TASK STATEMENT >>
Please return the lines of the data that contain "Дніпро".

(Collected data entries)
○ ○ ○ ○ ○

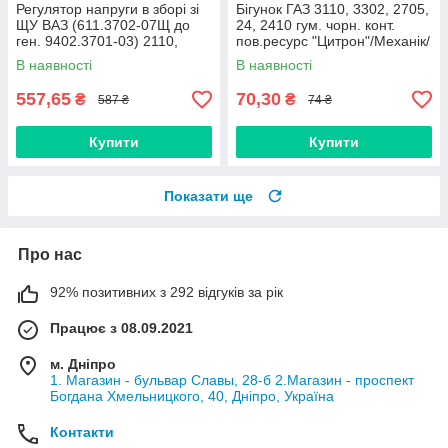
Регулятор напруги в зборі зі
Бігунок ГАЗ 3110, 3302, 2705,
ЩУ ВАЗ (611.3702-07Щ до
24, 2410 гум. чорн. конт.
ген. 9402.3701-03) 2110,
пов.ресурс "Цитрон"/Механік/
2111, 2112 (Енергомаш, г.
В наявності
В наявності
557,65
70,30
₴
₴
587 ₴
74 ₴
Купити
Купити
Показати ще
Про нас
92% позитивних з 292 відгуків за рік
Працює з 08.09.2021
м. Дніпро
1. Магазин - бульвар Славы, 28-б 2.Магазин - проспект
Богдана Хмельницкого, 40, Дніпро, Україна
Контакти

○ ○ ○ ○ ○

RESPONSE TO THE EXERCISE >>
м. Дніпро
Богдана Хмельницкого, 40, Дніпро, Україна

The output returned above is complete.